Improving Barely Supervised Learning by Discriminating Unlabeled Samples with Super-Class

Authors: Guan Gui, Zhen Zhao, Lei Qi, Luping Zhou, Lei Wang, Yinghuan Shi

NeurIPS 2022 | Conference PDF | Archive PDF | Plain Text | LLM Run Details

Reproducibility Variable Result LLM Response
Research Type Experimental We compare our method with state-of-the-art SSL and BSL methods through extensive experiments on standard SSL benchmarks. Our method can achieve superior results, e.g., an average accuracy of 76.76% on CIFAR-10 with merely 1 label per class.
Researcher Affiliation Academia Guan Gui Nanjing University guiguan@smail.nju.edu.cn Zhen Zhao University of Sydney zhen.zhao@sydney.edu.au Lei Qi Southeast University qilei@seu.edu.cn Luping Zhou University of Sydney luping.zhou@sydney.edu.au Lei Wang University of Wollongong leiw@uow.edu.au Yinghuan Shi Nanjing University syh@nju.edu.cn
Pseudocode Yes Algorithm 1 Algorithm of our method
Open Source Code Yes The code is available at https://github.com/Guan Gui-nju/SCMatch.
Open Datasets Yes We validate the effectiveness of our proposed method by conducting experiments on widely-used SSL benchmark datasets: CIFAR-10, CIFAR-100 [12], and STL-10 [13].
Dataset Splits No The paper uses standard SSL benchmark datasets (CIFAR-10, CIFAR-100, STL-10) but does not explicitly state the training/validation/test dataset splits (e.g., percentages or counts) within the paper. It only mentions sampling 1 or 2 labels per class for the labeled subset.

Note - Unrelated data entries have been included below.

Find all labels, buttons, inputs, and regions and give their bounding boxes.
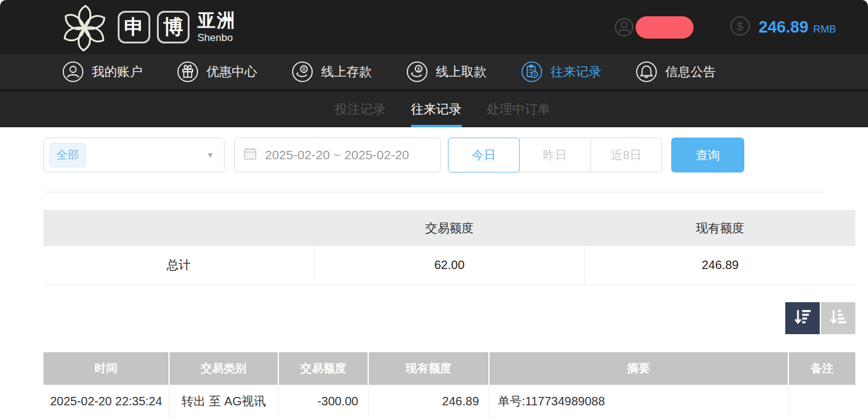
summary-total-transaction: 62.00	[314, 246, 584, 285]
last-8-days-button[interactable]: 近8日	[590, 138, 662, 173]
user-icon	[614, 17, 634, 37]
main-nav: 我的账户 优惠中心	[0, 54, 868, 91]
records-table: 时间 交易类别 交易额度 现有额度 摘要 备注 2025-02-20 22:35…	[43, 352, 855, 418]
svg-text:$: $	[736, 20, 743, 33]
svg-text:$: $	[417, 66, 420, 72]
record-tabs: 投注记录 往来记录 处理中订单	[0, 91, 868, 127]
filter-row: 全部 ▼ 2025-02-20 ~ 2025-02-20 今日 昨日 近8日	[43, 138, 855, 173]
col-summary: 摘要	[489, 352, 788, 385]
bell-icon	[636, 61, 657, 83]
cell-balance: 246.89	[368, 385, 489, 418]
logo-region-text: 亚洲	[197, 11, 236, 30]
header-account-area: $ 246.89 RMB	[614, 16, 836, 39]
summary-total-row: 总计 62.00 246.89	[43, 246, 855, 285]
logo-char-bo: 博	[157, 11, 190, 43]
chevron-down-icon: ▼	[206, 150, 214, 160]
wallet-balance[interactable]: $ 246.89 RMB	[730, 16, 836, 39]
sort-descending-button[interactable]	[785, 302, 820, 334]
logo-subtitle: Shenbo	[197, 33, 236, 43]
deposit-hand-coin-icon	[292, 61, 313, 83]
nav-item-my-account[interactable]: 我的账户	[62, 61, 142, 83]
col-type: 交易类别	[169, 352, 278, 385]
dollar-icon: $	[730, 16, 750, 39]
nav-label: 优惠中心	[206, 63, 257, 80]
section-divider	[43, 192, 825, 192]
table-row: 2025-02-20 22:35:24 转出 至 AG视讯 -300.00 24…	[43, 385, 855, 418]
date-range-value: 2025-02-20 ~ 2025-02-20	[265, 148, 409, 162]
cell-amount: -300.00	[278, 385, 368, 418]
nav-label: 线上取款	[436, 63, 487, 80]
yesterday-button[interactable]: 昨日	[519, 138, 591, 173]
tab-transaction-records[interactable]: 往来记录	[411, 91, 462, 127]
col-note: 备注	[788, 352, 855, 385]
nav-label: 我的账户	[92, 63, 142, 80]
balance-amount: 246.89	[759, 18, 809, 37]
record-tabs-inner: 投注记录 往来记录 处理中订单	[335, 91, 550, 127]
type-select-tag: 全部	[49, 143, 86, 167]
tab-betting-records[interactable]: 投注记录	[335, 91, 386, 127]
flower-logo-icon	[58, 2, 111, 52]
brand-logo[interactable]: 申 博 亚洲 Shenbo	[58, 2, 236, 52]
top-header: 申 博 亚洲 Shenbo $	[0, 0, 868, 54]
nav-item-transaction-records[interactable]: 往来记录	[521, 61, 601, 83]
summary-header-row: 交易额度 现有额度	[43, 210, 855, 246]
nav-label: 线上存款	[321, 63, 372, 80]
nav-item-deposit[interactable]: 线上存款	[292, 61, 372, 83]
username-pill[interactable]	[636, 16, 694, 39]
cell-time: 2025-02-20 22:35:24	[43, 385, 169, 418]
summary-total-balance: 246.89	[585, 246, 855, 285]
today-button[interactable]: 今日	[448, 138, 520, 173]
col-current-amount: 现有额度	[368, 352, 489, 385]
cell-type: 转出 至 AG视讯	[169, 385, 278, 418]
col-time: 时间	[43, 352, 169, 385]
balance-currency: RMB	[813, 24, 836, 36]
search-button[interactable]: 查询	[671, 138, 744, 173]
logo-region: 亚洲 Shenbo	[197, 11, 236, 43]
balance-wrap: 246.89 RMB	[759, 18, 836, 37]
sort-ascending-button[interactable]	[821, 302, 855, 334]
content: 全部 ▼ 2025-02-20 ~ 2025-02-20 今日 昨日 近8日	[0, 127, 868, 418]
summary-header-empty	[43, 210, 314, 246]
calendar-icon	[243, 147, 257, 163]
nav-label: 信息公告	[665, 63, 716, 80]
gift-icon	[177, 61, 199, 83]
logo-char-shen: 申	[118, 11, 150, 43]
records-header-row: 时间 交易类别 交易额度 现有额度 摘要 备注	[43, 352, 855, 385]
nav-item-withdraw[interactable]: $ 线上取款	[406, 61, 487, 83]
quick-range-group: 今日 昨日 近8日	[448, 138, 662, 173]
summary-table: 交易额度 现有额度 总计 62.00 246.89	[43, 210, 855, 285]
account-icon	[62, 61, 84, 83]
cell-summary: 单号:117734989088	[489, 385, 788, 418]
sort-ascending-icon	[829, 309, 848, 328]
tab-pending-orders[interactable]: 处理中订单	[487, 91, 550, 127]
summary-header-balance: 现有额度	[585, 210, 855, 246]
cell-note	[788, 385, 855, 418]
sort-descending-icon	[793, 309, 812, 328]
records-clipboard-icon	[521, 61, 543, 83]
nav-label: 往来记录	[550, 63, 601, 80]
col-transaction-amount: 交易额度	[278, 352, 368, 385]
sort-controls	[43, 302, 855, 334]
summary-header-transaction: 交易额度	[314, 210, 584, 246]
page: 申 博 亚洲 Shenbo $	[0, 0, 868, 418]
type-select[interactable]: 全部 ▼	[43, 138, 225, 173]
summary-total-label: 总计	[43, 246, 314, 285]
nav-item-promotions[interactable]: 优惠中心	[177, 61, 257, 83]
nav-item-announcements[interactable]: 信息公告	[636, 61, 716, 83]
date-range-input[interactable]: 2025-02-20 ~ 2025-02-20	[234, 138, 441, 173]
withdraw-hand-coin-icon: $	[406, 61, 428, 83]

Hardware Specification No The paper does not explicitly describe the specific hardware used to run the experiments, such as GPU or CPU models.

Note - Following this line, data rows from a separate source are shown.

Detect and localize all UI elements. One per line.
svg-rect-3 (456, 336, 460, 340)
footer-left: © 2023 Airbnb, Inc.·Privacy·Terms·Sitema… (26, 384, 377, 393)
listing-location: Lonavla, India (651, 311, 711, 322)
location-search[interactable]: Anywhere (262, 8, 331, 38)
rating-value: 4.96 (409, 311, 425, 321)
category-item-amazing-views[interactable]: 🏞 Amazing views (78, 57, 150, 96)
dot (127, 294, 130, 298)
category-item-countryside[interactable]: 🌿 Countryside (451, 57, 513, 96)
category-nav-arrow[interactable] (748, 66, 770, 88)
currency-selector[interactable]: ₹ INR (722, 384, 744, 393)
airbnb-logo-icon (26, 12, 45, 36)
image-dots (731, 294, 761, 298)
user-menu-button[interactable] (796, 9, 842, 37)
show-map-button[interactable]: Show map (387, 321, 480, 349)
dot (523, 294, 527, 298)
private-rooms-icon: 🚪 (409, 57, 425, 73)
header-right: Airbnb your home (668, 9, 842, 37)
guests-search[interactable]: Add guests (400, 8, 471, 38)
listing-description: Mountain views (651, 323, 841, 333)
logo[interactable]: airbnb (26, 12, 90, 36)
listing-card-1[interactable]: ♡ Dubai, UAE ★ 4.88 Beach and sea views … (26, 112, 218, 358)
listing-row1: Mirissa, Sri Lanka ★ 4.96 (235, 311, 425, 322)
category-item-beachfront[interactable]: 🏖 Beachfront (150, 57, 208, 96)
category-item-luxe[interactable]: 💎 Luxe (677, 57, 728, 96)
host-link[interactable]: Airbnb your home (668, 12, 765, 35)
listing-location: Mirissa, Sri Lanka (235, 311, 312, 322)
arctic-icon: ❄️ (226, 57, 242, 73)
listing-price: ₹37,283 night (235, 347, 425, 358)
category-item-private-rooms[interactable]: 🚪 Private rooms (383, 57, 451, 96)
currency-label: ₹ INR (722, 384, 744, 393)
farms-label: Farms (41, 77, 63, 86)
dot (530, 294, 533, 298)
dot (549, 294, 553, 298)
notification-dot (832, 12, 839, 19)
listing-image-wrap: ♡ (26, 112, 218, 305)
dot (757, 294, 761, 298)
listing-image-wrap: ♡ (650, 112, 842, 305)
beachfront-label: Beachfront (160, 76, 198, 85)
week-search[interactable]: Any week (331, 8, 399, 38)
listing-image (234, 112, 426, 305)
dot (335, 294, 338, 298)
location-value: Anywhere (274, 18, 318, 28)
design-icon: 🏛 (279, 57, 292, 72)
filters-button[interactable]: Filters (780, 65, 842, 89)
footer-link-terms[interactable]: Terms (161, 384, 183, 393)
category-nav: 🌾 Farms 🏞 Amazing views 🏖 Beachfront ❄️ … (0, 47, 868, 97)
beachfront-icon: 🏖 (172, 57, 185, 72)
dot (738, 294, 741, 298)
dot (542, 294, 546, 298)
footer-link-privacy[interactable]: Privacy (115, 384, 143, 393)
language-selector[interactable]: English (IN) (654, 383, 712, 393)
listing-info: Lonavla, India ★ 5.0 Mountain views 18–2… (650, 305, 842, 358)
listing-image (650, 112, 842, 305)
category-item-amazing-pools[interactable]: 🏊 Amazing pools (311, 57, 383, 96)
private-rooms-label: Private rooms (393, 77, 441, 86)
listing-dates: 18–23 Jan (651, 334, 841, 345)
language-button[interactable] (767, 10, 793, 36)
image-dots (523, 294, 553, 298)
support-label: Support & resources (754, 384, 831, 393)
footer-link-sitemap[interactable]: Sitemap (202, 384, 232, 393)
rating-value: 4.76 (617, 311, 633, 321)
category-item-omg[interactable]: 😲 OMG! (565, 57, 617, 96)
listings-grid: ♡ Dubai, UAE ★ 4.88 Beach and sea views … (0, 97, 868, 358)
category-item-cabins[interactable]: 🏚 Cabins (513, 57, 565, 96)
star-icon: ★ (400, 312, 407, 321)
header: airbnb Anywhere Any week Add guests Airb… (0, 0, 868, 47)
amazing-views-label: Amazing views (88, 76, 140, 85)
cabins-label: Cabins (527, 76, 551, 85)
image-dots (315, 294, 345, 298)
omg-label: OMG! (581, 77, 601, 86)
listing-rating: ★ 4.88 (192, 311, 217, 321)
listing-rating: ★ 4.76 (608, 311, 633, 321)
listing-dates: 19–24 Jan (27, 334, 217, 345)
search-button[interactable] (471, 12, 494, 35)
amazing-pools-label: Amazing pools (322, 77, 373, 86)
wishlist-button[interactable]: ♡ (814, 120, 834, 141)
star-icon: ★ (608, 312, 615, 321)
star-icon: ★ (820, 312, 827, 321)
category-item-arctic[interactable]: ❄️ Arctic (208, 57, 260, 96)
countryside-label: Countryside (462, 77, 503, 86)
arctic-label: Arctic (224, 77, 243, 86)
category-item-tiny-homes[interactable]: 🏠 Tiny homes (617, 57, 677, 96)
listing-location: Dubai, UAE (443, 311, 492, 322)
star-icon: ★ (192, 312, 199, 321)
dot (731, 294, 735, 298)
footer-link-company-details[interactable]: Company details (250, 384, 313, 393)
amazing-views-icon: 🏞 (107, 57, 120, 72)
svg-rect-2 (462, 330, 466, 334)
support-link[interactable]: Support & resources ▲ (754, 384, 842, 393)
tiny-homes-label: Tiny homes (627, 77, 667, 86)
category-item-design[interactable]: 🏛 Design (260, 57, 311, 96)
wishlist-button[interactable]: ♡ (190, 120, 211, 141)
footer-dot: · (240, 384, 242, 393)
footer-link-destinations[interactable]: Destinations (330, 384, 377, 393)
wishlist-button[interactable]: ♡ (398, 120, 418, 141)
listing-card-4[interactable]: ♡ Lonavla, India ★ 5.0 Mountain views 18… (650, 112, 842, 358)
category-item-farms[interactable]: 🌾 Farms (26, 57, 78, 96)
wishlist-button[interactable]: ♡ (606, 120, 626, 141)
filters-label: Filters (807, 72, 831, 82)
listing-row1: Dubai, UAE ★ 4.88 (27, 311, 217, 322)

Software Dependencies No The paper mentions using 'Wide Res Net-28-2', 'Wide Res Net-28-8', and 'Res Net18' as backbone networks, along with data augmentation techniques like 'Rand Augment' and 'Cut Out', but does not provide specific software dependencies with version numbers (e.g., Python, PyTorch, TensorFlow versions).
Experiment Setup Yes For the consistent information learned module, we follow the same setting with [3], where τ1 = 0.95, |Bx| = 64, |Bu| = 7|Bx|. And for the discriminative information learned module, we set T = 1, τ2 = 0.8. In addition, Since the essence of the three losses of Lsup, Lcon, Ldis is in the form of cross entropy, it s prefer to set λcon = λdis = 1 to further reduce of hyperparameters. For CIFAR-10 and STL-10 task, we set the K { nk/3 , nk/2, nk} = {3, 5, 10}. For CIFAR-100, considering that the samples of each cluster should be sufficient, we set the K {nk/20, nk/10, nk/5} = {5, 10, 20}. The model is trained with a total of 220 iterations, and the K increased in the first 30% iterations.